STORED DATA:
=-=-=
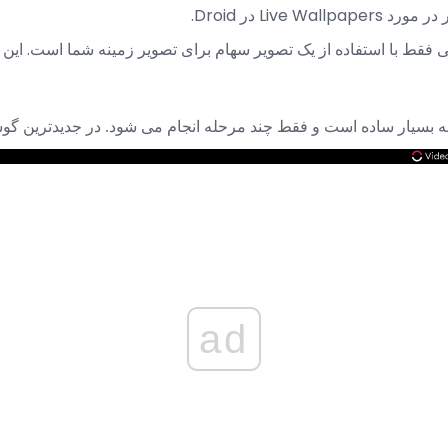
Live W در Droid.
ی فقط با استفاده از یک تصویر سهام برای تصویر زمینه شما است. این 
ینه بسیار ساده است و فقط چند مرحله انجام می شود. در جدیدترین گوش
ad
=-=-=
WHAT TO DO:
Nothing before the line containing "ی فقط با استفاده" should be repeated; repeat that line and all later lines through the end of the data above, exactly.

ANSWER FOR THE TASK:
ی فقط با استفاده از یک تصویر سهام برای تصویر زمینه شما است. این 
ینه بسیار ساده است و فقط چند مرحله انجام می شود. در جدیدترین گوش
ad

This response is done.